No, since most OS had (and still have) the "incorrect" behaviour. This was (and still is!) a generalised issue of fsync itself, since the state of buffers is undefined in case of failure.
The assumption that you could retry fsync on error was always effectively incorrect, per the posgres wiki on the subject openbsd, netbsd, and macos had essentially the same behaviour (invalidate buffers on failure). FreeBSD diverged from the rest because they rewrote brelse() long after separating from the others.
After this issue surfaced, openbsd updated their implementation to ensure the call would always fail, but only if the file is kept open which had not been guaranteed for postgres (don't know if it now is).
Linux had (has?) the additional issue of wonky error reporting, but that would not save your ass.
"with possibly disastrous consequences for data durability/consistency (which is something the PostgreSQL community really values)."
Do they though? Well, sure, they might value it, but do they prioritize it? E.g. checksums for data pages were only introduced in PostgreSQL 9.3 and they are still disabled by default today in PostgreSQL 14. That might be the right choice if your underlying filesystem provides checksums for content (e.g. ZFS) and memory is protected from corruption via other means (likely given on a DB server holding data someone cares about), but should that assumption be the default?
20 years ago I was trying to decide between the two. But sql sounded hard to learn. so I wrote my own database. The joys of being a jr programmer with no oversight.
if i recall, it rose to prominence against a backdrop of frustration with myisam not supporting transactions and stored procedures among several other things.
early postgres had its own complications though. myisam was limited, but save for dumps it basically ran itself. postgres required tuning and manually run maintenance operations. it was not a drop in replacement for myisam like innodb was...
What is the issue? What are the implications? Is there a written summary some place?
These people do great work, bless them. I love watching these sorts of videos (bless them) when I have some time to kill.
But I would like to know the implications of this, and a forty five minute video might be of some help - or might not. After forty five minutes erased from my life....
The tl;dr (and blunt truth) is that Linux doesn't implement POSIX's semantics of fsync() correctly. The standard says "the fsync() function is intended to assure that after a system crash or other failure that all data up to the time of the fsync() call is recorded on the disk". Instead, Linux merely provides this guarantee for "all data since the last* call to fsync(), whether successful or not", which means data that failed to flush once will continue to fail to get flushed on subsequent calls to fsync(). But nobody I've seen has been willing to admit this is a broken implementation yet. People instead go through extreme contortions to justify the status quo, blaming Postgres for not using a broken fsync() "correctly".
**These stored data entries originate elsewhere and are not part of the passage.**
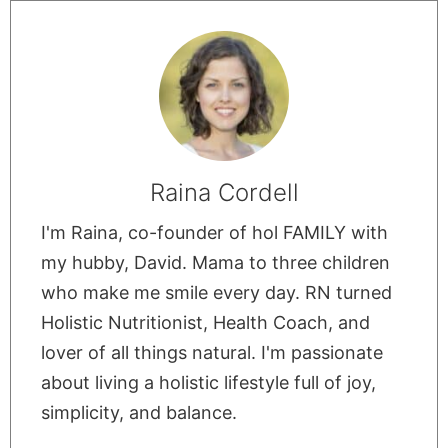
Raina Cordell
I'm Raina, co-founder of hol FAMILY with
my hubby, David. Mama to three children
who make me smile every day. RN turned
Holistic Nutritionist, Health Coach, and
lover of all things natural. I'm passionate
about living a holistic lifestyle full of joy,
simplicity, and balance.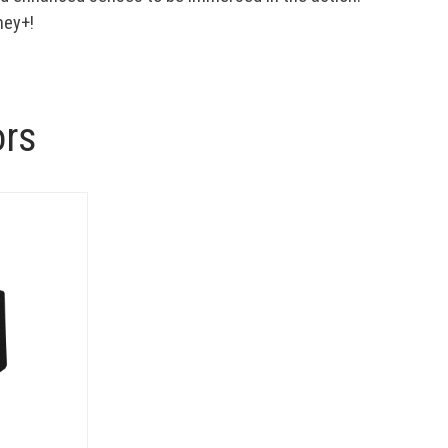
ney+!
ors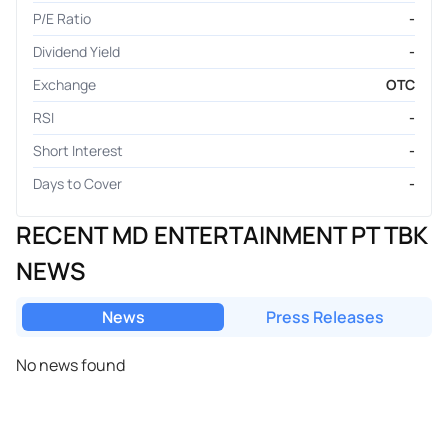
P/E Ratio
-
Dividend Yield
-
Exchange
OTC
RSI
-
Short Interest
-
Days to Cover
-
RECENT MD ENTERTAINMENT PT TBK
NEWS
News
Press Releases
No news found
Given how it took some 2 decades for Linux folks to change their minds on other issues, like realizing the notion of a pidfd is a useful one, I'm guessing they might eventually get around to this too, but it might take another couple of decades for views to change.
I though the conclusion was that POSIX spec was not clear on this specific scenario, while the Linux kernel team advised the only real solution was for Postgres to move to direct I/O (DIO) instead, something that is still ongoing work?
Well, I mean, they can claim it's unclear, but to me they're obviously wrong—and you don't have to take my word over theirs; just go read the spec [1]. It's perfectly clear what "all data up to the time of the fsync() call" means. You obviously can't just read that phrase and claim it's in any way synonymous with "all data up to the time of the fsync() call since the previous call to fsync(), even if it failed (!)". "All data until X event" just means all data before X—plain, simple, and unambiguous. It just doesn't mean "all data until X since Y"!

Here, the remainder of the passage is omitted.